現在、UNDPのエネルギーと環境ユニットにおいても、カウンターパートである環境局においても、最大のチャレンジは、不十分な活動資金と弱い行政能力です。特に、双方とも、その活動はGEFの第4フェーズの資金に大きく依存しているため、GEF資金の執行の遅くれは、私たちの活動に深刻な影響を及ぼします。しかしながら、GEFの新規プロジェクトの立案からプロジェクト・プロポーザルの提出までには、時間が非常にかかり(約22ヶ月)、なおかつ、GEFの承認にも時間がかかります。環境局の低い行政能力および人材不足も、GEF 新規プロジェクトの迅速な申請をより難しいものにしています。このような状況から、プロジェクトが承認されて、GEF資金が実際に利用可能になるのは、私のJPOの任期が終わったしばらく後になるのではないかと危惧してきています。最近では、オーストラリアや世界銀行などが気候変動の問題に非常に関心を強めていることから、今後はUNDPおよび環境局双方が、環境対策関連のコーディネーション力を高め、プロジェクトのパートナーとしての対話を確立していければと思います。一方、PNGが試みようとしている、REDD・ADは京都メカニズムにおいても導入されていない分野なので、今後の見通しが幾分か不確かですが、これらがPNG政府の優先課題としてある限り、私たちはそれをサポートする必要があります。今年12月にバリで行われる気候変動枠組み条約第13回締約国会議(UNFCCC COP13)でのpost 2012における決議は、今後PNGにおいて環境関連の業務をしていくのに非常に大きな影響を及ぼすと思われます。

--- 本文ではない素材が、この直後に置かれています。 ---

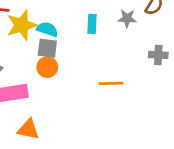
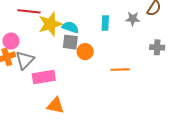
orange circle: (47, 67) -> (85, 52), moved

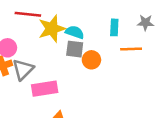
orange line: (120, 70) -> (131, 49), moved

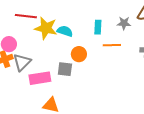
yellow star: (52, 29) -> (46, 28), turned 30
gray square: (75, 49) -> (65, 69), moved

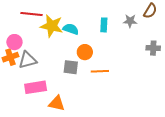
orange line: (112, 45) -> (100, 71), moved
gray triangle: (22, 62) -> (28, 60), turned 30
pink rectangle: (40, 78) -> (36, 87), moved

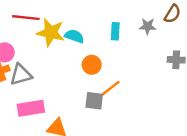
gray square: (71, 67) -> (94, 101), moved
orange line: (100, 71) -> (110, 88), turned -36

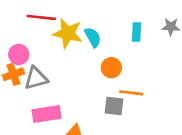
cyan semicircle: (74, 36) -> (93, 37), turned 42
orange line: (110, 88) -> (131, 93), turned 45

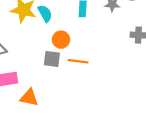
gray square: (114, 106) -> (52, 59), moved

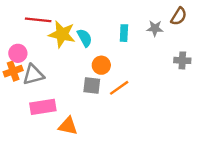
orange line: (78, 61) -> (119, 88), turned -42

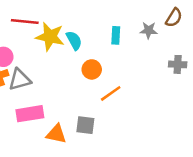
gray square: (92, 85) -> (85, 125), moved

近年、様々な新しい動きが環境分野では起こっていますが、REDD・ADのような革新的な取り組みによって、気候変動だけでなくその他の環境問題を取り上げるPNGの環境分野で現在働くことができていることは、貴重な体験であり、やりがいがある仕事だと思います。私の主な業務である、新規プロジェクトの立案やプロジェクトの運営管理業務を行うにあたって、予想外の不足(金、時間、能力)に日々直面していますが、これからも私は、PNGならではの"Land of the unexpected"(想定以外のことが起こる土地)を心掛けて、楽しく仕事をしていきたいと思います。

"Lukim yu"とは、PNGでの共通語であるピヂン語で「さよなら」という意味です。
  1. One UNとは国連諸機関が国別レベルで一体となって連携を強化することで、業務の重複を避け、業務のコストを下げ効果的に開発目標を達成するために提案された連携強化方策です。
  2. GEF(地球環境ファシリティー)とは開発途上国の地球環境保全を支援するために、資金を供与する多国援助のことです。